# Moving to Thailand



## drago tyke (Jan 24, 2009)

Hi my name is Dave and this is my first post, i have looked for many weeks to see if this has been asked before but did not find it: I am looking to retire in Thailand in 5 Years time and i will meeet all the requirements to do this, but my wife who is 15 Years younger than me will not obviously and all the visa's i can find for my darling wife say that she has to leave the country 3 months every Year? Please could anybody advise on this as Thailand is a beautifull place but i could not live like this as we want to live like we do now in England together and comfortable but in Thailand.

Thanks Dave.


----------



## retiredusn (Jun 24, 2007)

If you are 50 years old or older you can apply for a OA retirement visa and your wife will qualify as your dependant age for her is not a factor.


----------



## SteinKR (Jul 17, 2008)

retiredusn said:


> If you are 50 years old or older you can apply for a OA retirement visa and your wife will qualify as your dependant age for her is not a factor.

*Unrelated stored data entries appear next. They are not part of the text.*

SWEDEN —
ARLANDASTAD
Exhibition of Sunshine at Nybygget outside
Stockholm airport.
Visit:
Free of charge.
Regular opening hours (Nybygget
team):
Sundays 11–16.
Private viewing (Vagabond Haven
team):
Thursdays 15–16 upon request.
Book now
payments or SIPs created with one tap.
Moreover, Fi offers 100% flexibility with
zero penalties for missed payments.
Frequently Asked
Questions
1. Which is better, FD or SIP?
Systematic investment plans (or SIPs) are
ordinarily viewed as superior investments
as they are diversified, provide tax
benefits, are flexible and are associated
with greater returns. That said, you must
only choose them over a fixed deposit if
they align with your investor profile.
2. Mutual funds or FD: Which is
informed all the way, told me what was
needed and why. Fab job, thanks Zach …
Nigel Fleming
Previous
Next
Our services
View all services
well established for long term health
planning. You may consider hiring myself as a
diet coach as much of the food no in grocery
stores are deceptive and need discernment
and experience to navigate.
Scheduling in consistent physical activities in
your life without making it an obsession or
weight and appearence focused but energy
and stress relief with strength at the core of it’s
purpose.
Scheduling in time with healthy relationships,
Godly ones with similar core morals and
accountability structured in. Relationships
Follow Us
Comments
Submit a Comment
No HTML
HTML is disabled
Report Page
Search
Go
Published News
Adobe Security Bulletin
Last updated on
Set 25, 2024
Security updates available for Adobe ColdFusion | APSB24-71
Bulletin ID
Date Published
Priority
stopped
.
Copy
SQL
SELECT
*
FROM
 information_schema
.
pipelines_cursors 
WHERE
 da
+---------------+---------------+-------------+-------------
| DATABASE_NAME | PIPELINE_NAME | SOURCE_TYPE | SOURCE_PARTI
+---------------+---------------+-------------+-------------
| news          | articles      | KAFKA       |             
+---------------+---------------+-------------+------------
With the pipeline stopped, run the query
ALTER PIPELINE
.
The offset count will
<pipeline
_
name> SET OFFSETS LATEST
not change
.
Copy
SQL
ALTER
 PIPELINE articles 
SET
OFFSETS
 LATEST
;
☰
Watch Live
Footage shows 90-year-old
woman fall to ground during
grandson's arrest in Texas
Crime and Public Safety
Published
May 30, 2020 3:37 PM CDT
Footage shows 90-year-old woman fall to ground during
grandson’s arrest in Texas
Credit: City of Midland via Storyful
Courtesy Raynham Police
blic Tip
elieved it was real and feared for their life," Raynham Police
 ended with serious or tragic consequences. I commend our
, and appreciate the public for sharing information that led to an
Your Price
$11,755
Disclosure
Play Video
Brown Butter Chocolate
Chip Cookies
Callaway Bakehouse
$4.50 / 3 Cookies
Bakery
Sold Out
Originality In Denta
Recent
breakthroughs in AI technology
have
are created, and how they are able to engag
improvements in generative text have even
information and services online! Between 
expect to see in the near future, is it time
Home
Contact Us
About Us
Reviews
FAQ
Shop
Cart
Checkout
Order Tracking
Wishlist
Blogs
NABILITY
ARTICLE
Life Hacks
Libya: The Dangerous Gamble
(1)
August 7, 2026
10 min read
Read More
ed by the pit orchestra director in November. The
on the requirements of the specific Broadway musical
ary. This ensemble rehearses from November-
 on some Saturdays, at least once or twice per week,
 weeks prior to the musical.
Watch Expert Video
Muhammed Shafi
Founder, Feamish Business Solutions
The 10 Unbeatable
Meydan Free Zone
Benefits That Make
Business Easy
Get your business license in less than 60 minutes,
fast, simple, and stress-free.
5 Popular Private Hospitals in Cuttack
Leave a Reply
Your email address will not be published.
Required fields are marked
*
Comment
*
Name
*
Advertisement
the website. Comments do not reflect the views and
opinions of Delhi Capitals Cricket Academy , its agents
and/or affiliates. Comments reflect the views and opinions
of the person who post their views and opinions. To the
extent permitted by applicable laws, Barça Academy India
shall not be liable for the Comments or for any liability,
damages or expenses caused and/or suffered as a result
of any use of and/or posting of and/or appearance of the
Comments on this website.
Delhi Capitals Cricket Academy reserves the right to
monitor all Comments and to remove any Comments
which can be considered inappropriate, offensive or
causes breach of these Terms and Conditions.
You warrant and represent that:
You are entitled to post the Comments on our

That is at least according to the current VISA regulations. It might have changed back and forward a few time within 5 years if it continues like before.....

Would advice you to get yourself updated on a regular basis.


Stein


----------



## drago tyke (Jan 24, 2009)

*Thailand*



retiredusn said:


> If you are 50 years old or older you can apply for a OA retirement visa and your wife will qualify as your dependant age for her is not a factor.


Thank you for that, at least if that is what we decide to do in a few Years time it is one less thing to sort out.

Cheers Dave and Ping


----------



## straycat (Apr 8, 2008)

*Oa retirement visa*

How does a OA VISA WORK AS I am 51 and would like to live out the rest of my life in Thailand with my new found love who lives near LAOS. I am also a licensed Airframe and Powerplant mechanic, and a Le Cordon Bleu Chef graduate I would like to teach either one 


retiredusn said:


> If you are 50 years old or older you can apply for a OA retirement visa and your wife will qualify as your dependant age for her is not a factor.


----------